DIRECTIONS FOR THIS TASK: A single total is needed, the number of lines of this listing that contain the string "Pulpí".

RECORDED INFORMATION:
────────────────────
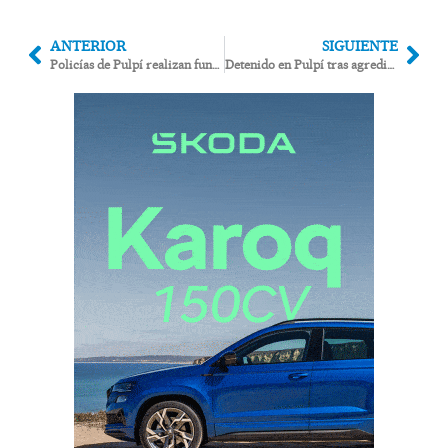
ANTERIOR
SIGUIENTE
Policías de Pulpí realizan funciones de la Guardia Civil contra el tráfico de drogas y personas
Detenido en Pulpí tras agredir a la responsable de un supermercado e intentar huir en autobús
────────────────────
SOLUTION TO THE PROBLEM: 2